In this lecture, we will cover least squares for data fitting, linear systems, properties of least squares and QR factorization.

Least squares for data fitting

Consider the problem of fitting a line to observations y_i gven input z_i for i = 1,\dots, n.

In the figure above, the data points seem to follow a linear trend.

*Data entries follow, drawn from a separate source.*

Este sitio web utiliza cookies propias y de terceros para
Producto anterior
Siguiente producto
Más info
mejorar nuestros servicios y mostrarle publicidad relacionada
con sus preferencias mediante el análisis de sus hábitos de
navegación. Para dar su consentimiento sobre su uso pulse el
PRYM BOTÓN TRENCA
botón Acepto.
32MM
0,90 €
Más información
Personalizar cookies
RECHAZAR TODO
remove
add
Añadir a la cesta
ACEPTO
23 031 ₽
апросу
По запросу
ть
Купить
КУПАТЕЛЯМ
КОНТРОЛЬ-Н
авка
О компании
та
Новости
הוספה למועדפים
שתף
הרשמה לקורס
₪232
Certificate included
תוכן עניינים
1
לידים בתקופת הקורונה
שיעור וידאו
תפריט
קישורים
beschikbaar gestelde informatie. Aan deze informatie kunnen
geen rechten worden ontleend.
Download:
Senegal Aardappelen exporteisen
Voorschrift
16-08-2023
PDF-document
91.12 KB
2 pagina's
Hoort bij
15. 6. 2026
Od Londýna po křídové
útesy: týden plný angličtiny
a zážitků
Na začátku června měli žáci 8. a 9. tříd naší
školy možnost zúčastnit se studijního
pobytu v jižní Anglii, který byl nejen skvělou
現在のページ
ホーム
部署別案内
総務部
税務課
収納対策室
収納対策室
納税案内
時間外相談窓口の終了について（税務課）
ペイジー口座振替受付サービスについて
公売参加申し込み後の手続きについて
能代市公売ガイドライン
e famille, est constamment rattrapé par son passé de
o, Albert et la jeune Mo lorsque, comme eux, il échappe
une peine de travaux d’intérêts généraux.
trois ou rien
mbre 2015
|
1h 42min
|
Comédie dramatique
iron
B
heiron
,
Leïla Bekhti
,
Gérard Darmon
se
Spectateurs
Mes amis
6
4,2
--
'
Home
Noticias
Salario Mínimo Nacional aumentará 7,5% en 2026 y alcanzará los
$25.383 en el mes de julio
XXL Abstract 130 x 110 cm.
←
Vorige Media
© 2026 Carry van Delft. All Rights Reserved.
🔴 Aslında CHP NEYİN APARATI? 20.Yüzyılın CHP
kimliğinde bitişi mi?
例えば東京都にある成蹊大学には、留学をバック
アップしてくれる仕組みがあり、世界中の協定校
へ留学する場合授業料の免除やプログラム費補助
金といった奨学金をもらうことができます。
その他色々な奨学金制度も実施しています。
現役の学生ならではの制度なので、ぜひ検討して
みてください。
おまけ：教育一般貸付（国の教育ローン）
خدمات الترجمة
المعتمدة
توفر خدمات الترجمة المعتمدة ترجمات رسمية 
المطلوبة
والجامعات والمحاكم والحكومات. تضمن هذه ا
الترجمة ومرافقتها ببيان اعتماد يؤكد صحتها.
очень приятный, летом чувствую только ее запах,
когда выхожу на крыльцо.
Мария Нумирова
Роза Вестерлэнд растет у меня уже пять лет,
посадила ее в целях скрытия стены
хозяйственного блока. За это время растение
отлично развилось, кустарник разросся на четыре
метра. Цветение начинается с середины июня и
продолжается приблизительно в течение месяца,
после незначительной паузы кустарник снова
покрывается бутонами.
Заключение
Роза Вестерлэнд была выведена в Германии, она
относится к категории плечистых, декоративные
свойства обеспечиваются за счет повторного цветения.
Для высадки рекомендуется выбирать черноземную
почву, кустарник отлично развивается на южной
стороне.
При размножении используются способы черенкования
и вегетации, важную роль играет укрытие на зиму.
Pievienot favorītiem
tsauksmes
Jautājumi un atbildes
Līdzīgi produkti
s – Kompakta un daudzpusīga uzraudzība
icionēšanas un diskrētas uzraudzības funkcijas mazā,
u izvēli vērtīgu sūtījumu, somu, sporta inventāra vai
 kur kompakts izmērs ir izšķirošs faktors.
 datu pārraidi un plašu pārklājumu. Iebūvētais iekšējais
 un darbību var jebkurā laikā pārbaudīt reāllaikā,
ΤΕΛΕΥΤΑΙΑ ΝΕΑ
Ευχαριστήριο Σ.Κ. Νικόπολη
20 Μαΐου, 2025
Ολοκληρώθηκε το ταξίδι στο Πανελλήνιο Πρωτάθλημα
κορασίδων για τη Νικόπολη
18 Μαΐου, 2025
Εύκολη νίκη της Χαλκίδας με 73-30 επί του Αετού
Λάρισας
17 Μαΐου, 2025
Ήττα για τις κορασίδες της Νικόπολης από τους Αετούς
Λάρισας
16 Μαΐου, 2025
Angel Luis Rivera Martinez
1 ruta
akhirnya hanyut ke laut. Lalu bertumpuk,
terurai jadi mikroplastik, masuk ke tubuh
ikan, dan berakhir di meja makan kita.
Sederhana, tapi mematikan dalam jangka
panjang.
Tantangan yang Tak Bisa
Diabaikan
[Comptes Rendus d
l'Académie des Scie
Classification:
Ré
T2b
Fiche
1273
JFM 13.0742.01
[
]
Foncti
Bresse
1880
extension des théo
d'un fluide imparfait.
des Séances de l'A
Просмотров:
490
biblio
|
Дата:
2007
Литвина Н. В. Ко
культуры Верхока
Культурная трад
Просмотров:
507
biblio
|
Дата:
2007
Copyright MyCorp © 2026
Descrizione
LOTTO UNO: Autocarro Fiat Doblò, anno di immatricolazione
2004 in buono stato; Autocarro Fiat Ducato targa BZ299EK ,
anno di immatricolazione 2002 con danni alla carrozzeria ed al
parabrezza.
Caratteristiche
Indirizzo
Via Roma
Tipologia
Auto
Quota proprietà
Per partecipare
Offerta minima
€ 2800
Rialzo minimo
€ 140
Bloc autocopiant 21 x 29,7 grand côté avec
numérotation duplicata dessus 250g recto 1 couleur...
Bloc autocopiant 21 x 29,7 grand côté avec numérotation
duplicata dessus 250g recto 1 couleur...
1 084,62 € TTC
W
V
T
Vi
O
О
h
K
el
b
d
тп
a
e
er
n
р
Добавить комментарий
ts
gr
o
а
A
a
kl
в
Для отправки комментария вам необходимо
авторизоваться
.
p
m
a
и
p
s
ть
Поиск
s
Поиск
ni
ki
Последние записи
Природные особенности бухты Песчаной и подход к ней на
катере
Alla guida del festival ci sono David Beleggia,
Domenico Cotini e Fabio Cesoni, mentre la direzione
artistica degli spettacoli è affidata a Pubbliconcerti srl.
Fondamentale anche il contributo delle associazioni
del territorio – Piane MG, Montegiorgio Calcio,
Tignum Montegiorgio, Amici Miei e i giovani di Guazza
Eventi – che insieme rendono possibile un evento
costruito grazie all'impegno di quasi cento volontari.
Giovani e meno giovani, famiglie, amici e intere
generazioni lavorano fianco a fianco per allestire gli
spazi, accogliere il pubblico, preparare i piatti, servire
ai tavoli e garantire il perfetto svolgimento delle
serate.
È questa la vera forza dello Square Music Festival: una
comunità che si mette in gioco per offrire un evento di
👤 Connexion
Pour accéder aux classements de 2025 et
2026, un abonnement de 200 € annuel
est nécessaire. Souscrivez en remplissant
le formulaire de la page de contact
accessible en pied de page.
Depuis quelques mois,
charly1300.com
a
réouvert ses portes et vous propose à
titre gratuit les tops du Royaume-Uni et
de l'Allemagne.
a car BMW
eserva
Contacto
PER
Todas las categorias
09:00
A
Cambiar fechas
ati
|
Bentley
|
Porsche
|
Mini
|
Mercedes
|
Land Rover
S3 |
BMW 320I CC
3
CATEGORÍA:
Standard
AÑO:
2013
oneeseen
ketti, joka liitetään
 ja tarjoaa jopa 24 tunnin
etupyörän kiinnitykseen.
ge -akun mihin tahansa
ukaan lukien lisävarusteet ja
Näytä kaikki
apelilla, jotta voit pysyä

One way to find the parameters c,s \in \R of the linear model f(z) = s\cdot z + c that coresponds to a line of best fit is to minimize the following squared distance subject to a linear constraint:

\begin{align*} \min_{s,\,c,\,\hat{y}_i \in \R} &\sum_{i=1}^n (y_i - \hat{y}_i)^2\\ \text{subject to } &s\cdot z_i+c = \hat{y}_i \end{align*}

The above minimization program can be reformulated as a linear least squares problem:

\min_{\vx} \|\mA \vx - \vb\|_2^2 = \sum_{i=1}^n(\va_{i}^\intercal\vx-b_i)^2,

where

\mA = \begin{bmatrix}z_1 & 1\\ z_2 & 1\\ \vdots&\vdots\\z_n & 1\end{bmatrix}, \ \vb = \begin{bmatrix}y_1\\y_2\\\vdots \\y_n\end{bmatrix}, \text{ and } \vx = \begin{bmatrix}s\\c\end{bmatrix}.

Let

\begin{equation}\label{least_squares_problem} \func{f}(\vx):=\frac{1}{2}\|\mA\vx-\vb\|_2^2 = \frac{1}{2}\sum_{i=1}^n(\va_{i}^\intercal\vx-b_i)^2. \end{equation}

The gradient and hessian of \func{f}(\vx) are:

\nabla\func{f}(\vx) = \mA^\intercal(\mA\vx-\vb), \text{ and } \nabla^2\func{f}(\vx) = \mA^\intercal\mA,

respectively. The Hessian is positive semidefinite for every \vx (and is positive definite if \mA has full row rank). This implies that the function \func{f}(\vx) is convex. Additionally, \vx = \vx^{*} is a critical point if

\begin{equation}\label{least_square_normal_eqn} \mA^\intercal(\mA\vx^*-b) = \vzero. \end{equation}

Since \func{f}(\vx) is convex, \vx^{*} is a global minimizer. Equation \eqref{least_square_normal_eqn} is called the normal equations of the least squares problem \eqref{least_squares_problem}. Solving the normal equations, we get the following line of best fit.

Linear systems

Consider the problem of solving a linear system of equations. For \mA \in \R^{m\times n} and \vb\in\R^{m}, the linear system of equations \mA\vx = \vb is:

  1. overdetermined if m>n,
  2. underdetermined if m< n, or
  3. square if m = n.

A linear system can have exactly one solution, many solutions, or no solutions:

In general, a linear system \mA\vx=\vb has a solution if \vb \in \text{range} (\mA).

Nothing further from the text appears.